子供の頃は神童と呼ばれたが、後にあまりに常軌を逸した能力で¨化け物¨と呼ばれ遠巻きにされるようになった。
そんな俺を家族は裏で気味悪がりながらも、利用していた。
――俺は奴らを切り捨てた。
後悔はなかった。
その後、何年かは平穏に暮らすことが出来た。
しかし数年後、奴らは俺の前に現れた。
多額の借金を背負い、金を無心しに来た。
「だって、家族でしょ? お母さんを助けてくれるわよね?」
母親だった女が言った。
「……馬鹿だろ」
思わず口からこぼれた。
でも本当に馬鹿だ。
そもそも俺は手切れ金として多額の金を渡していた筈だし、それを使い切るどころか借金まで作るとは、馬鹿とししか言い様がない。

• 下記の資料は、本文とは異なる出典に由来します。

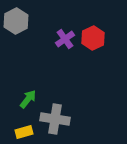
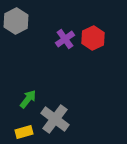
gray cross: rotated 28 degrees clockwise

しかも¨家族¨とは笑わせる、散々利用しておいて実に馬鹿馬鹿しい。
俺の一言に、馬鹿にされたと思ったらしい。
家族だった奴らが怒りわめき散らした。
そして、刃物を取りだし俺を刺した。
避けようと思えば避けれたし、返り討ちにも出来ただろう。
しかし、俺はそうしなかった。
刺された所から、血がどんどん溢れていく。
死の間際、奴ら罵詈雑言や、遺産が手に入るなど叫んでいるのが聞こえる。
と言っても一銭たりともいかないようになっているし、この犯行の瞬間は映像として警察にリアルタイムでいくようになっている。
すぐに捕まるだろう。
ざまーみろ。
……でも人生の最後の景色がこれっていうのも、あれだな……。
もし次があるとしたら、俺は――
そうして、俺は死んだ。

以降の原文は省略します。